After discovering his wife’s infidelity, Tony Wendice decides to plot the ‘perfect murder’. As Frederick Knott’s thrilling production unfolds, it becomes clear that this murder is rather imperfect as audiences watch Tony squirm under a disaster of his own making.
This production of the iconic thriller Dial M for Murder, which I saw at Cheltenham's Everyman Theatre, updates to a 1960s set. Whilst this is a little jarring initially, it is quickly compensated by a brilliant soundtrack that had heads nodding and feet tapping across the theatre. The set itself is impressive and convincingly conveys Tony and Margot’s intimate ground floor Maida Vale flat. We get the tiniest glimpses of the outside world as we suffocate beneath the impending failure of Tony’s plan - flitting shadows, a hand checking for dust above the door, the infamous fifth step carpet under which lies the pivotal latchkey. Small details like this trap you even tighter within the action, reminding
you that you too are stuck within Tony’s web of lies.

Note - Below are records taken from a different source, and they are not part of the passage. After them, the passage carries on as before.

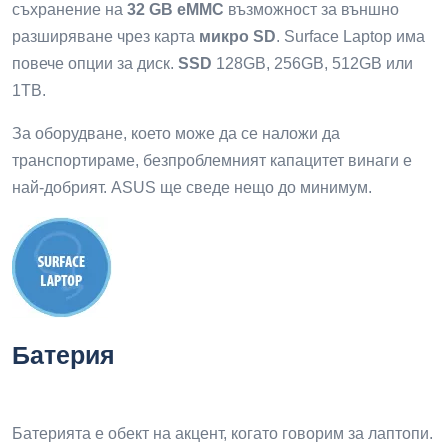
съхранение на
32 GB eMMC
възможност за външно
разширяване чрез карта
микро SD
. Surface Laptop има
повече опции за диск.
SSD
128GB, 256GB, 512GB или
1TB.
За оборудване, което може да се наложи да
транспортираме, безпроблемният капацитет винаги е
най-добрият. ASUS ще сведе нещо до минимум.
Батерия
Батерията е обект на акцент, когато говорим за лаптопи.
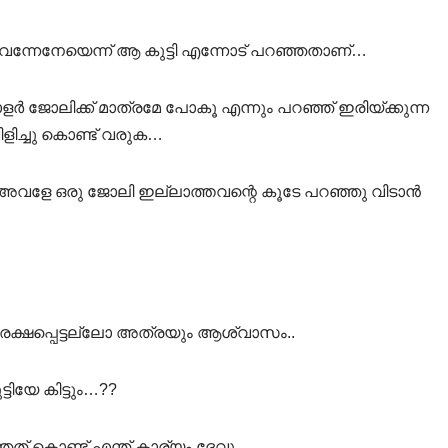
 വന്നേനേയെന്ന് ആ കുട്ടി എന്നോട് പറഞ്ഞതാണ്…
ർ ജോലിക്ക് മാത്രമേ പോകൂ എന്നും പറഞ്ഞ് ഇരിയ്ക്കുന്ന
ളിച്ചു കൊണ്ട് വരുക…
 അവളേ ഒരു ജോലി ഇല്ലാത്തവന്റെ കൂടേ പറഞ്ഞു വിടാൻ
ം രക്ഷപ്പെട്ടല്ലോ അത്രയും ആശ്വാസം..
ിയേ കിട്ടും…??
 കൊണ്ട് എന്ത് കാര്യം ദേവൂ,..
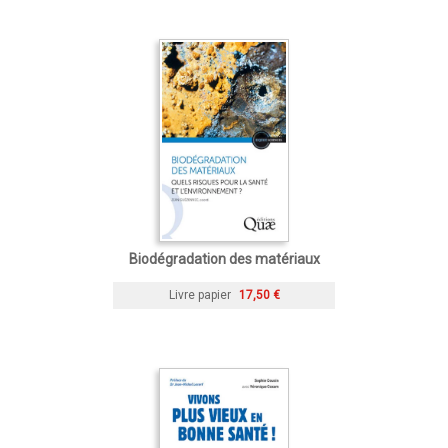
Biodégradation des matériaux
Livre papier
17,50 €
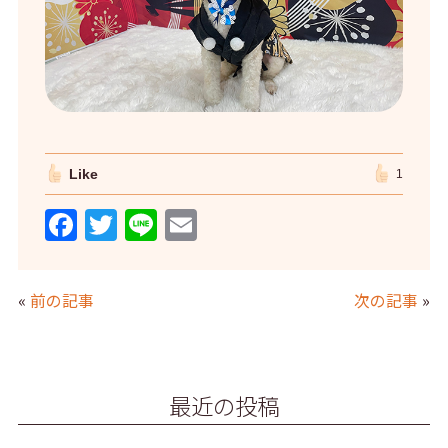
Like
1
F
T
Li
E
a
w
n
m
c
itt
e
ai
«
前の記事
次の記事
»
e
er
l
b
o
最近の投稿
o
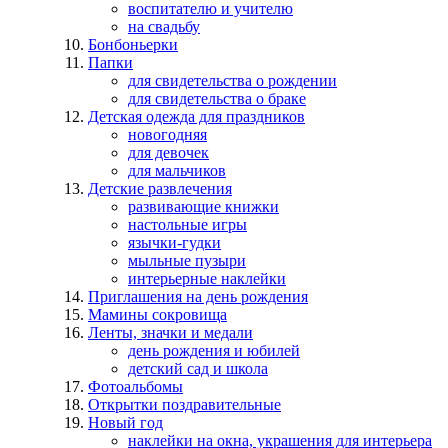
воспитателю и учителю
на свадьбу
Бонбоньерки
Папки
для свидетельства о рождении
для свидетельства о браке
Детская одежда для праздников
новогодняя
для девочек
для мальчиков
Детские развлечения
развивающие книжки
настольные игры
язычки-гудки
мыльные пузыри
интерьерные наклейки
Приглашения на день рождения
Мамины сокровища
Ленты, значки и медали
день рождения и юбилей
детский сад и школа
Фотоальбомы
Открытки поздравительные
Новый год
наклейки на окна, украшения для интерьера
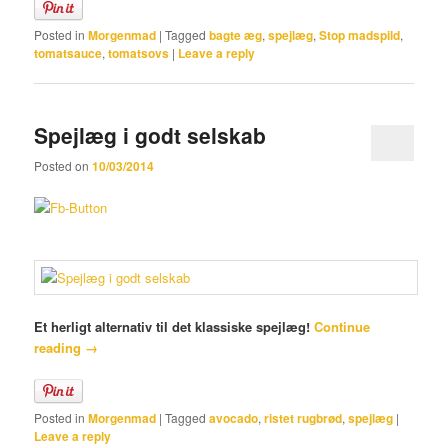
Posted in
Morgenmad
|
Tagged
bagte æg
,
spejlæg
,
Stop madspild
,
tomatsauce
,
tomatsovs
|
Leave a reply
Spejlæg i godt selskab
Posted on
10/03/2014
Et herligt alternativ til det klassiske spejlæg!
Continue
reading
→
Posted in
Morgenmad
|
Tagged
avocado
,
ristet rugbrød
,
spejlæg
|
Leave a reply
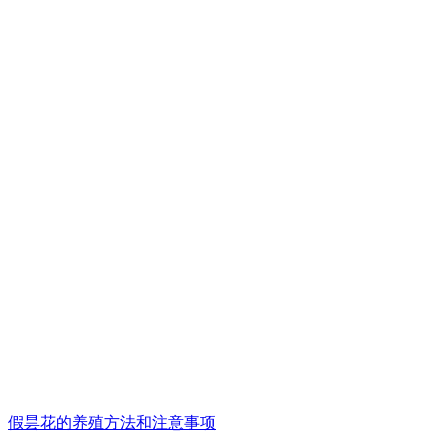
假昙花的养殖方法和注意事项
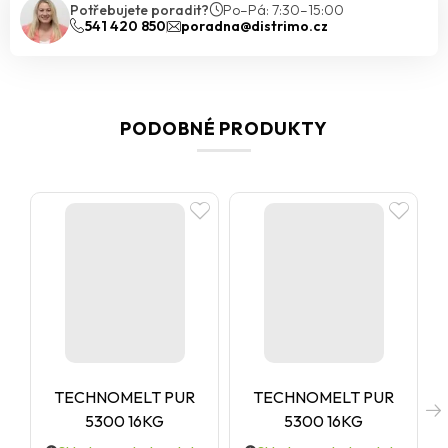
Potřebujete poradit?
Po–Pá: 7:30–15:00
541 420 850
poradna@distrimo.cz
PODOBNÉ PRODUKTY
TECHNOMELT PUR
TECHNOMELT PUR
5300 16KG
5300 16KG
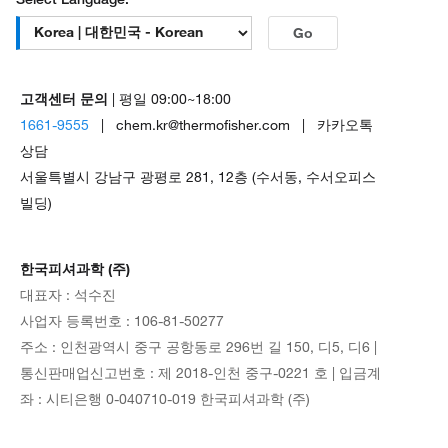
Go
고객센터 문의
| 평일 09:00~18:00
1661-9555
| chem.kr@thermofisher.com | 카카오톡
상담
서울특별시 강남구 광평로 281, 12층 (수서동, 수서오피스
빌딩)
한국피셔과학 (주)
대표자 : 석수진
사업자 등록번호 : 106-81-50277
주소 : 인천광역시 중구 공항동로 296번 길 150, 디5, 디6 |
통신판매업신고번호 : 제 2018-인천 중구-0221 호 | 입금계
좌 : 시티은행 0-040710-019 한국피셔과학 (주)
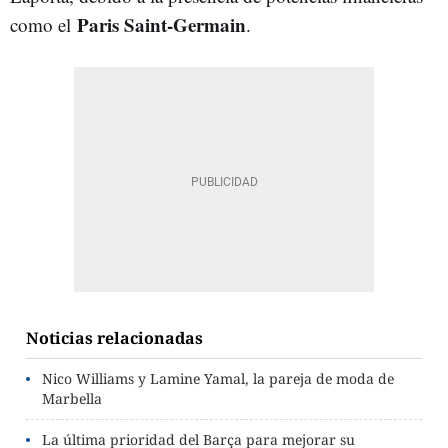
Paris Saint-Germain
como el
.
Noticias relacionadas
Nico Williams y Lamine Yamal, la pareja de moda de
Marbella
La última prioridad del Barça para mejorar su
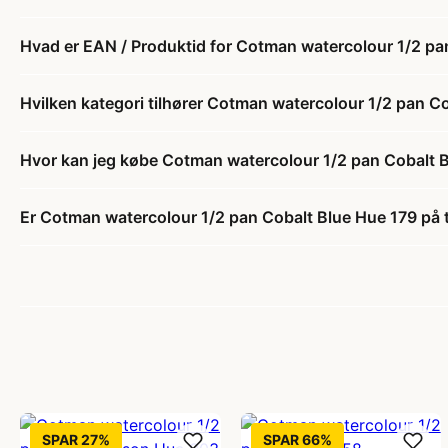
Hvad er EAN / Produktid for Cotman watercolour 1/2 pa
Hvilken kategori tilhører Cotman watercolour 1/2 pan C
Hvor kan jeg købe Cotman watercolour 1/2 pan Cobalt 
Er Cotman watercolour 1/2 pan Cobalt Blue Hue 179 på 
SPAR 27%
SPAR 66%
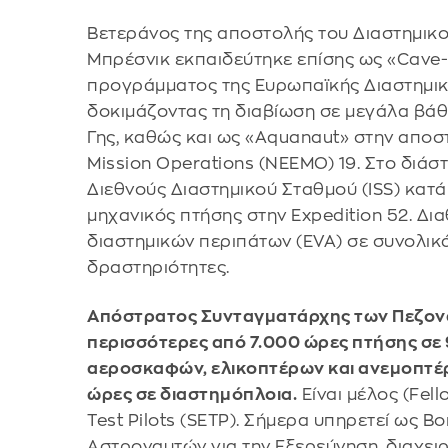
Βετεράνος της αποστολής του Διαστημικο
Μπρέσνικ εκπαιδεύτηκε επίσης ως «Cave-
προγράμματος της Ευρωπαϊκής Διαστημική
δοκιμάζοντας τη διαβίωση σε μεγάλα βάθ
Γης, καθώς και ως «Aquanaut» στην απο
Mission Operations (NEEMO) 19. Στο διάσ
Διεθνούς Διαστημικού Σταθμού (ISS) κατά 
μηχανικός πτήσης στην Expedition 52. Δι
διαστημικών περιπάτων (EVA) σε συνολικ
δραστηριότητες.
Απόστρατος Συνταγματάρχης των Πεζονα
περισσότερες από 7.000 ώρες πτήσης σε
αεροσκαφών, ελικοπτέρων και ανεμοπτέρ
ώρες σε διαστημόπλοια.
Είναι μέλος (Fell
Test Pilots (SETP). Σήμερα υπηρετεί ως 
Αστροναυτών για την Εξερεύνηση, διαχειρ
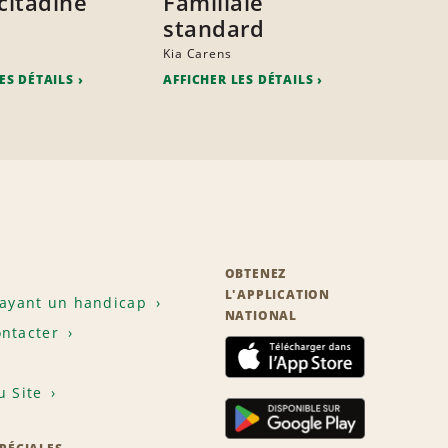
citadine
Familiale
standard
Kia Carens
ES DÉTAILS
AFFICHER LES DÉTAILS
OBTENEZ
L'APPLICATION
 ayant un handicap
NATIONAL
ntacter
u Site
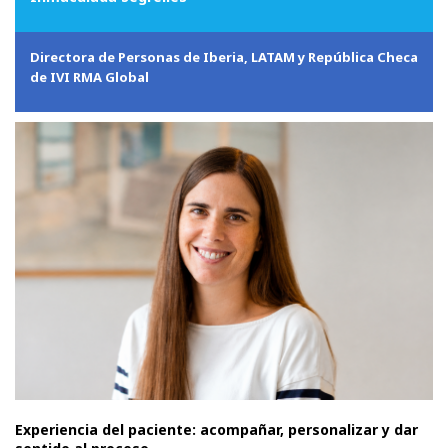
Directora de Personas de Iberia, LATAM y República Checa
de IVI RMA Global
Experiencia del paciente: acompañar, personalizar y dar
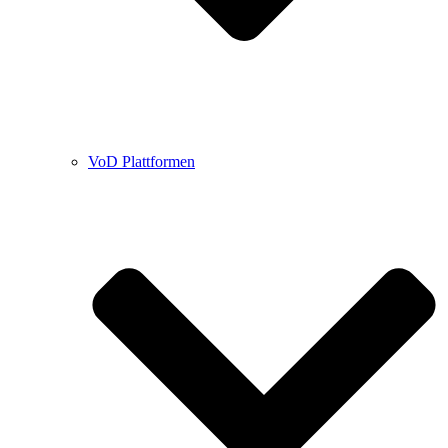
VoD Plattformen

The intimacy of the play’s setting is complemented by Tom Chambers’ charismatic performance. Dial M for Murder is hailed as a masterclass in suspense, and Chambers’ portrayal of Tony Wendice is both unsettlingly comical and perfectly sinister. A scene that stands out in this regard is his long conversation with Captain Lesgate, played by Chris Harper, whom he convinces to murder his unfaithful wife. As the menacing core of what Wendice is saying
becomes clear, a chilling soundtrack creeps into the production. What begins as a catch up between two school acquaintances is soon an elaborately plotted murder, and this shift in conversation occurs seamlessly.
Chris Harper also plays Inspector Hubbard in the second act, which is where the story really picks up. Harper shines as Hubbard and has some great moments with Michael Salami as Max Halliday, a determined crime writer convinced his musings can save his lover from execution. Hubbard raises the tension even further as he tries to get to the bottom of the incident, making to leave the flat and stopping for ‘one more thing…’ just as Wendice begins to think he’s
gotten away with it.
Dial M for Murder is a fantastic production with an engaging and talented cast. The excruciating suspense throughout is punctuated nicely with witty humour, making for a great theatre experience. It ends just when it needs to and wraps up tightly, finally satisfying its audience after two acts of pure tension. An iconic murder story, charming performances and an engaging set all combine perfectly for a thrilling evening at the theatre. Highly recommend!